Why we need to add size_mul here?

Hi, I don't quite understand the code here.

Lines 41 to 42 in 80d3602

    
           if (max_len * (len(batch_indices) + self._size_mul) 
        
                   > self._max_tok):

self._size_mul is used for partitioning, then why we need to add it when checking if the full token length is exceeded?

Hi @VisualJoyce ,

The sampler adds self._size_mul new items to the current batch it is forming. That batch should not exceed the batch_size from your config file, which here is self._max_tok. It must not exceed maximum number of tokens

Thank you for the answer!

In my case, I am trying to select a best BUCKET_SIZE and self._max_tok.

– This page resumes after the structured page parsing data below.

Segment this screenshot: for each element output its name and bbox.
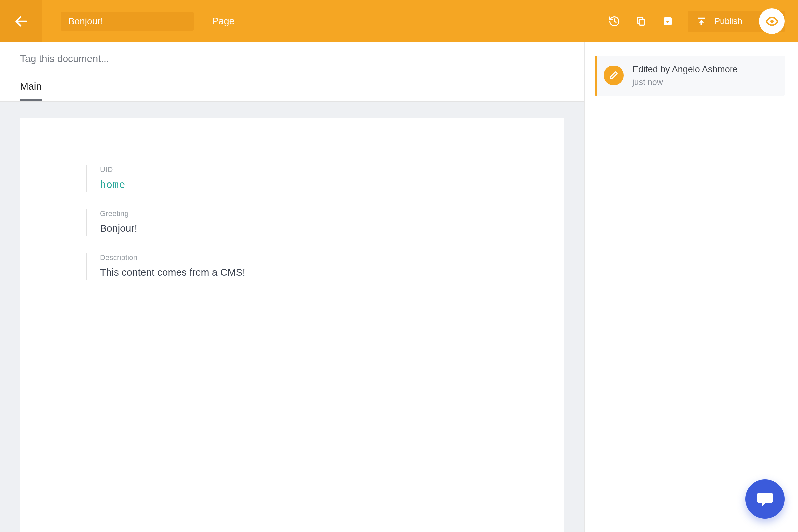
side-column: Edited by Angelo Ashmore just now <box>585 42 798 532</box>
pencil-icon <box>609 71 619 80</box>
field-description-value[interactable]: This content comes from a CMS! <box>100 267 517 278</box>
history-button[interactable] <box>608 15 621 28</box>
field-description-label: Description <box>100 253 517 262</box>
upload-icon <box>696 16 706 26</box>
field-greeting-label: Greeting <box>100 209 517 218</box>
arrow-left-icon <box>14 14 29 29</box>
field-description[interactable]: Description This content comes from a CM… <box>87 253 517 280</box>
field-indicator <box>87 165 88 192</box>
activity-time: just now <box>632 77 738 87</box>
app-header: Bonjour! Page <box>0 0 798 42</box>
main-column: Tag this document... Main UID home <box>0 42 585 532</box>
activity-title: Edited by Angelo Ashmore <box>632 64 738 75</box>
svg-rect-1 <box>639 19 645 25</box>
field-indicator <box>87 209 88 236</box>
preview-button[interactable] <box>759 8 785 34</box>
editor-canvas-wrap: UID home Greeting Bonjour! Description <box>0 102 584 532</box>
tab-main-label: Main <box>20 81 41 92</box>
publish-label: Publish <box>714 16 749 26</box>
document-type-label: Page <box>212 16 235 26</box>
tag-input[interactable]: Tag this document... <box>0 42 584 74</box>
eye-icon <box>765 15 779 28</box>
tab-main[interactable]: Main <box>20 81 41 101</box>
archive-icon <box>662 16 673 26</box>
back-button[interactable] <box>0 0 42 42</box>
field-greeting[interactable]: Greeting Bonjour! <box>87 209 517 236</box>
copy-icon <box>635 16 647 27</box>
svg-point-5 <box>771 20 774 23</box>
field-uid[interactable]: UID home <box>87 165 517 192</box>
tabs-bar: Main <box>0 74 584 102</box>
document-title-input[interactable]: Bonjour! <box>60 12 193 31</box>
svg-rect-4 <box>698 17 705 19</box>
activity-item[interactable]: Edited by Angelo Ashmore just now <box>594 56 785 96</box>
history-icon <box>608 15 621 27</box>
activity-edit-icon-wrap <box>604 65 624 86</box>
document-title-text: Bonjour! <box>69 16 103 26</box>
tag-placeholder: Tag this document... <box>20 53 109 64</box>
editor-canvas: UID home Greeting Bonjour! Description <box>20 118 564 532</box>
publish-button[interactable]: Publish <box>688 11 785 32</box>
field-uid-value[interactable]: home <box>100 178 517 190</box>
field-indicator <box>87 253 88 280</box>
field-greeting-value[interactable]: Bonjour! <box>100 223 517 234</box>
copy-button[interactable] <box>634 15 648 28</box>
chat-icon <box>756 490 774 508</box>
header-actions: Publish <box>608 11 798 32</box>
field-uid-label: UID <box>100 165 517 174</box>
chat-button[interactable] <box>745 479 785 519</box>
archive-button[interactable] <box>661 15 674 28</box>
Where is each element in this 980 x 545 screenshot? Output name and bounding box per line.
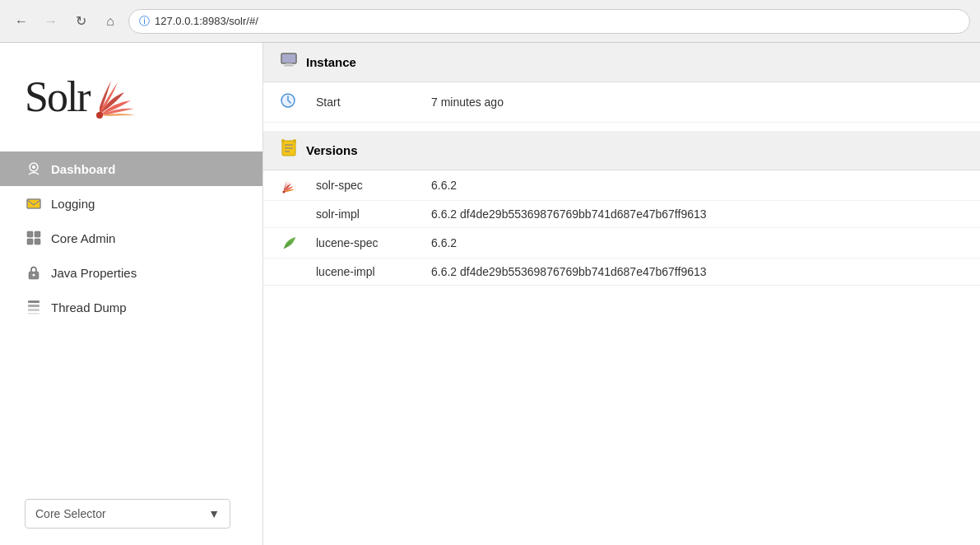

I guess the value is empirically selected, I might need to change this on a different dataset, right?

Indeed, they are empirically selected, but I can provide you with my example based on VQA task.
I am currently training the uniter large pretrained on 1080 12GB VRAM

For batch_size 1024( in config), the sampler provides batches of 8 examples (self._size_mul)
For batch_size 3072( in config), the sampler provides batches of 24/32 examples (self._size_mul)
For batch_size 5120( in config), the sampler provides batches of 40/48/54 examples (self._size_mul) , but sometimes crashes with unable to allocate extra memory on gpu (as we are training single-gpu).

So for me, 3072 is the best, and I imagine you can find yours similarly

	if (max_len * (len(batch_indices) + self._size_mul)
	> self._max_tok):